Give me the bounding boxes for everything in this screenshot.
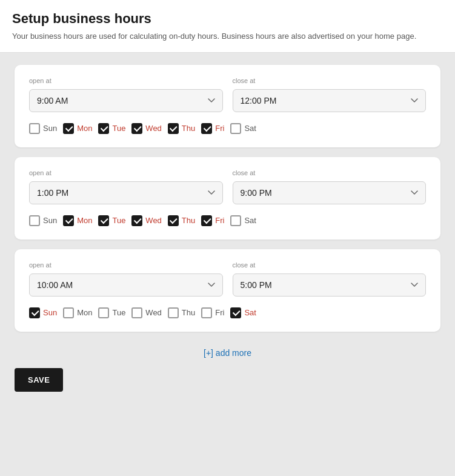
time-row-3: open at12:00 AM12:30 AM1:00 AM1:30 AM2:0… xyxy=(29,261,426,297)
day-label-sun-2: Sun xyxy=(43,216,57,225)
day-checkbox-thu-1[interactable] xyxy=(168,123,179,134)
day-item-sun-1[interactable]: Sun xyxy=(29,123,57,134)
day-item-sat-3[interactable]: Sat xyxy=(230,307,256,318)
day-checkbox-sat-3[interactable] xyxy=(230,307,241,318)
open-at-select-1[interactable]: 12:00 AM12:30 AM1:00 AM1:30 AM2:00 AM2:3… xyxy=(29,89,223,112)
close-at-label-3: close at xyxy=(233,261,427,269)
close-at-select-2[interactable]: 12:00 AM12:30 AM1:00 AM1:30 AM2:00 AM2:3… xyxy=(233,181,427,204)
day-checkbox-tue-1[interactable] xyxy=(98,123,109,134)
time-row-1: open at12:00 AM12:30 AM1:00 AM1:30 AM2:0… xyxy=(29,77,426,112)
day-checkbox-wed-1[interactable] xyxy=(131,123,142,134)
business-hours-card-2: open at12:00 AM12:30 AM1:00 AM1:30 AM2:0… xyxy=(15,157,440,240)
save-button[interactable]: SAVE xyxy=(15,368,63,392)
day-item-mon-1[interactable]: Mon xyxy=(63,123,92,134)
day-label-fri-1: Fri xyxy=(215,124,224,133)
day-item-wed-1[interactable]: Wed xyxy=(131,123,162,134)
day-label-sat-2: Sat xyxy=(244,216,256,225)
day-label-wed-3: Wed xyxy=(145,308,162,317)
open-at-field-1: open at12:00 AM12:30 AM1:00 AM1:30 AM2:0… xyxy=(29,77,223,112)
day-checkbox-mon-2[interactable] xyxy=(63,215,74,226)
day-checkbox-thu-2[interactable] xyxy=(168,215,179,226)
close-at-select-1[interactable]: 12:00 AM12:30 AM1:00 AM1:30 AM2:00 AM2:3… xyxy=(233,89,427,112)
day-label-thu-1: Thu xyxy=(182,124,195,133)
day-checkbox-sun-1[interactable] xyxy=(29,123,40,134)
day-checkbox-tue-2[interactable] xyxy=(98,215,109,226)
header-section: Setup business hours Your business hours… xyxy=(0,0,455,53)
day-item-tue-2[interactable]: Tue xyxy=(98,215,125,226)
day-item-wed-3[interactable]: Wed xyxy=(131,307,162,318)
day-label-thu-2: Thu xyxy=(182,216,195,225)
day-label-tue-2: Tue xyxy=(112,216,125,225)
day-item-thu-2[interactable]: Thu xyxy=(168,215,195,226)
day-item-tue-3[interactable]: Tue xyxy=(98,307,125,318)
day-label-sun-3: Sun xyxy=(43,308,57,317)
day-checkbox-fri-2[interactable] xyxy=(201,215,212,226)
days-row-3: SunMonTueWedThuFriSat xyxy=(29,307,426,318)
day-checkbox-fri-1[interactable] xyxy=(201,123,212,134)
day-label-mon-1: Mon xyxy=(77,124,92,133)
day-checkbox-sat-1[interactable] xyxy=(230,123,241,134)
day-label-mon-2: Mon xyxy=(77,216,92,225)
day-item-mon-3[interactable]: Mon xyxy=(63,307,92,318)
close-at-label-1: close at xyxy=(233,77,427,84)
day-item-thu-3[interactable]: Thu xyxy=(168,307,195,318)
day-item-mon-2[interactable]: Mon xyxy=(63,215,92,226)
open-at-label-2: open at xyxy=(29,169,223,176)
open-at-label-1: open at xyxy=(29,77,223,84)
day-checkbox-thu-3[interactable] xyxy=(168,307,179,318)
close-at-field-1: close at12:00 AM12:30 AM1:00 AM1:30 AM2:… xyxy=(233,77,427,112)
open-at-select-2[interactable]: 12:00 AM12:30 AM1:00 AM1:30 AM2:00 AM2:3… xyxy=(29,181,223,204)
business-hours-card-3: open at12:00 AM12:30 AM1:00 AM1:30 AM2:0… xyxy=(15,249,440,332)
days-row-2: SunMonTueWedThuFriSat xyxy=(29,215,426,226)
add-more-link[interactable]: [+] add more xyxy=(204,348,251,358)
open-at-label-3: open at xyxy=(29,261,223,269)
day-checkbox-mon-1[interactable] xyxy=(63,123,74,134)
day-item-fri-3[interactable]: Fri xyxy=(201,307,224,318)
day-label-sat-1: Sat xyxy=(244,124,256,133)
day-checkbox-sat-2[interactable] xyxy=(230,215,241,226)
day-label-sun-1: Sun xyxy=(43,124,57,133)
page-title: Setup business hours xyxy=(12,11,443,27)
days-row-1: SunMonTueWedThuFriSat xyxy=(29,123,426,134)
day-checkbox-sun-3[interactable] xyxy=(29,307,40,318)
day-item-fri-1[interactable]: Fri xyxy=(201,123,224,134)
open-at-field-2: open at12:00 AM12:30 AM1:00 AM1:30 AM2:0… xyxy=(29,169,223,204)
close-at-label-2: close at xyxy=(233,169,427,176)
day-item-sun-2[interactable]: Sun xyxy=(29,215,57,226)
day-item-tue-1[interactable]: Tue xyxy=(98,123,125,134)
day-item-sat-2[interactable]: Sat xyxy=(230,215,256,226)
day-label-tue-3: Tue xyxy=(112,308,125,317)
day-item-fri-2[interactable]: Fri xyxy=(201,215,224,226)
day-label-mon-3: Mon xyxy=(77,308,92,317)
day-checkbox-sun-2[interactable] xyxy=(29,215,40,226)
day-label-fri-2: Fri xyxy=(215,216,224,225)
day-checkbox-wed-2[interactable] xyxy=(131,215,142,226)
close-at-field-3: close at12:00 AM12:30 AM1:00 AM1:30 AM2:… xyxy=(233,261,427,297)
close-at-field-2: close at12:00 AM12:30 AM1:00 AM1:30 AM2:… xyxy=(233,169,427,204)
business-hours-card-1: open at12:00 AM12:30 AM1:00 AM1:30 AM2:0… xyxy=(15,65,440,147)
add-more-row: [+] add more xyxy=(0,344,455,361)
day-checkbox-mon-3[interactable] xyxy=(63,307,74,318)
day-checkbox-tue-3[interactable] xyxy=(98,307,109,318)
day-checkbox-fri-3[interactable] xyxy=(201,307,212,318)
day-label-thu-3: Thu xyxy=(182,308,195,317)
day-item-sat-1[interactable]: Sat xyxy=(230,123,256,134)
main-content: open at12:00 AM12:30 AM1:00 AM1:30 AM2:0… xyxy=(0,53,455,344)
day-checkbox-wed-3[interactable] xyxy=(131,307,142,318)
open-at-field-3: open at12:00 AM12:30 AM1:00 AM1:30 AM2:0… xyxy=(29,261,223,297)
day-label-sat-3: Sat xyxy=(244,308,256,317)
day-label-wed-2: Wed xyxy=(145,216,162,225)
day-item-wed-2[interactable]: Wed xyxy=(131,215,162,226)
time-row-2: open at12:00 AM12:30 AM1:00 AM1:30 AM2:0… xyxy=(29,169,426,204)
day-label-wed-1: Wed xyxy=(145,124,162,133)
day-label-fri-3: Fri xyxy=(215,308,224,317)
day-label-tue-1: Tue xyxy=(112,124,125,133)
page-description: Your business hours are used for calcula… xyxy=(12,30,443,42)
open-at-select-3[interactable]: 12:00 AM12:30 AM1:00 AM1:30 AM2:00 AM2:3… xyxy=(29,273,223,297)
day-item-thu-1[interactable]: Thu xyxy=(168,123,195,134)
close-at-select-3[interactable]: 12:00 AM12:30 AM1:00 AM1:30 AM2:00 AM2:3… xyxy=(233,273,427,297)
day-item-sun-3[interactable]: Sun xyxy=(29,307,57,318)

.....

◆ Work task ◆
An exact copy of the material above is required, minus its images.

◆ Solution for this exercise ◆
Give me the bounding boxes for everything in this screenshot.
time-row-3: open at12:00 AM12:30 AM1:00 AM1:30 AM2:0… xyxy=(29,261,426,297)
day-label-sun-2: Sun xyxy=(43,216,57,225)
day-checkbox-thu-1[interactable] xyxy=(168,123,179,134)
day-item-sun-1[interactable]: Sun xyxy=(29,123,57,134)
day-item-sat-3[interactable]: Sat xyxy=(230,307,256,318)
day-checkbox-sat-3[interactable] xyxy=(230,307,241,318)
open-at-select-1[interactable]: 12:00 AM12:30 AM1:00 AM1:30 AM2:00 AM2:3… xyxy=(29,89,223,112)
close-at-label-3: close at xyxy=(233,261,427,269)
close-at-select-2[interactable]: 12:00 AM12:30 AM1:00 AM1:30 AM2:00 AM2:3… xyxy=(233,181,427,204)
day-checkbox-tue-1[interactable] xyxy=(98,123,109,134)
time-row-1: open at12:00 AM12:30 AM1:00 AM1:30 AM2:0… xyxy=(29,77,426,112)
day-checkbox-wed-1[interactable] xyxy=(131,123,142,134)
business-hours-card-2: open at12:00 AM12:30 AM1:00 AM1:30 AM2:0… xyxy=(15,157,440,240)
save-button[interactable]: SAVE xyxy=(15,368,63,392)
day-item-mon-1[interactable]: Mon xyxy=(63,123,92,134)
day-label-fri-1: Fri xyxy=(215,124,224,133)
day-item-wed-1[interactable]: Wed xyxy=(131,123,162,134)
day-label-sat-2: Sat xyxy=(244,216,256,225)
day-label-wed-3: Wed xyxy=(145,308,162,317)
open-at-field-1: open at12:00 AM12:30 AM1:00 AM1:30 AM2:0… xyxy=(29,77,223,112)
day-checkbox-mon-2[interactable] xyxy=(63,215,74,226)
day-checkbox-thu-2[interactable] xyxy=(168,215,179,226)
close-at-select-1[interactable]: 12:00 AM12:30 AM1:00 AM1:30 AM2:00 AM2:3… xyxy=(233,89,427,112)
day-label-thu-1: Thu xyxy=(182,124,195,133)
day-checkbox-sun-1[interactable] xyxy=(29,123,40,134)
day-checkbox-tue-2[interactable] xyxy=(98,215,109,226)
header-section: Setup business hours Your business hours… xyxy=(0,0,455,53)
day-item-tue-2[interactable]: Tue xyxy=(98,215,125,226)
day-item-wed-3[interactable]: Wed xyxy=(131,307,162,318)
day-label-thu-2: Thu xyxy=(182,216,195,225)
day-label-tue-2: Tue xyxy=(112,216,125,225)
day-item-thu-2[interactable]: Thu xyxy=(168,215,195,226)
day-item-tue-3[interactable]: Tue xyxy=(98,307,125,318)
day-label-sun-3: Sun xyxy=(43,308,57,317)
day-checkbox-fri-2[interactable] xyxy=(201,215,212,226)
days-row-3: SunMonTueWedThuFriSat xyxy=(29,307,426,318)
day-checkbox-fri-1[interactable] xyxy=(201,123,212,134)
day-label-mon-1: Mon xyxy=(77,124,92,133)
day-checkbox-sat-1[interactable] xyxy=(230,123,241,134)
day-label-mon-2: Mon xyxy=(77,216,92,225)
day-item-mon-3[interactable]: Mon xyxy=(63,307,92,318)
close-at-label-1: close at xyxy=(233,77,427,84)
day-item-thu-3[interactable]: Thu xyxy=(168,307,195,318)
day-item-mon-2[interactable]: Mon xyxy=(63,215,92,226)
open-at-label-2: open at xyxy=(29,169,223,176)
open-at-label-1: open at xyxy=(29,77,223,84)
day-checkbox-thu-3[interactable] xyxy=(168,307,179,318)
close-at-field-1: close at12:00 AM12:30 AM1:00 AM1:30 AM2:… xyxy=(233,77,427,112)
open-at-select-2[interactable]: 12:00 AM12:30 AM1:00 AM1:30 AM2:00 AM2:3… xyxy=(29,181,223,204)
business-hours-card-3: open at12:00 AM12:30 AM1:00 AM1:30 AM2:0… xyxy=(15,249,440,332)
days-row-2: SunMonTueWedThuFriSat xyxy=(29,215,426,226)
add-more-link[interactable]: [+] add more xyxy=(204,348,251,358)
open-at-label-3: open at xyxy=(29,261,223,269)
day-checkbox-mon-1[interactable] xyxy=(63,123,74,134)
day-item-fri-3[interactable]: Fri xyxy=(201,307,224,318)
day-label-sat-1: Sat xyxy=(244,124,256,133)
day-checkbox-sat-2[interactable] xyxy=(230,215,241,226)
day-label-sun-1: Sun xyxy=(43,124,57,133)
page-title: Setup business hours xyxy=(12,11,443,27)
days-row-1: SunMonTueWedThuFriSat xyxy=(29,123,426,134)
day-checkbox-sun-3[interactable] xyxy=(29,307,40,318)
day-item-fri-1[interactable]: Fri xyxy=(201,123,224,134)
open-at-field-2: open at12:00 AM12:30 AM1:00 AM1:30 AM2:0… xyxy=(29,169,223,204)
close-at-label-2: close at xyxy=(233,169,427,176)
day-item-sun-2[interactable]: Sun xyxy=(29,215,57,226)
day-item-tue-1[interactable]: Tue xyxy=(98,123,125,134)
day-item-sat-2[interactable]: Sat xyxy=(230,215,256,226)
day-label-tue-3: Tue xyxy=(112,308,125,317)
day-item-fri-2[interactable]: Fri xyxy=(201,215,224,226)
day-label-mon-3: Mon xyxy=(77,308,92,317)
day-checkbox-sun-2[interactable] xyxy=(29,215,40,226)
day-label-fri-2: Fri xyxy=(215,216,224,225)
day-checkbox-wed-2[interactable] xyxy=(131,215,142,226)
close-at-field-3: close at12:00 AM12:30 AM1:00 AM1:30 AM2:… xyxy=(233,261,427,297)
close-at-field-2: close at12:00 AM12:30 AM1:00 AM1:30 AM2:… xyxy=(233,169,427,204)
business-hours-card-1: open at12:00 AM12:30 AM1:00 AM1:30 AM2:0… xyxy=(15,65,440,147)
add-more-row: [+] add more xyxy=(0,344,455,361)
day-checkbox-mon-3[interactable] xyxy=(63,307,74,318)
day-checkbox-tue-3[interactable] xyxy=(98,307,109,318)
day-checkbox-fri-3[interactable] xyxy=(201,307,212,318)
day-label-thu-3: Thu xyxy=(182,308,195,317)
day-item-sat-1[interactable]: Sat xyxy=(230,123,256,134)
main-content: open at12:00 AM12:30 AM1:00 AM1:30 AM2:0… xyxy=(0,53,455,344)
day-checkbox-wed-3[interactable] xyxy=(131,307,142,318)
open-at-field-3: open at12:00 AM12:30 AM1:00 AM1:30 AM2:0… xyxy=(29,261,223,297)
day-label-sat-3: Sat xyxy=(244,308,256,317)
day-label-wed-2: Wed xyxy=(145,216,162,225)
day-item-wed-2[interactable]: Wed xyxy=(131,215,162,226)
time-row-2: open at12:00 AM12:30 AM1:00 AM1:30 AM2:0… xyxy=(29,169,426,204)
day-label-wed-1: Wed xyxy=(145,124,162,133)
day-label-fri-3: Fri xyxy=(215,308,224,317)
day-label-tue-1: Tue xyxy=(112,124,125,133)
page-description: Your business hours are used for calcula… xyxy=(12,30,443,42)
open-at-select-3[interactable]: 12:00 AM12:30 AM1:00 AM1:30 AM2:00 AM2:3… xyxy=(29,273,223,297)
day-item-thu-1[interactable]: Thu xyxy=(168,123,195,134)
close-at-select-3[interactable]: 12:00 AM12:30 AM1:00 AM1:30 AM2:00 AM2:3… xyxy=(233,273,427,297)
day-item-sun-3[interactable]: Sun xyxy=(29,307,57,318)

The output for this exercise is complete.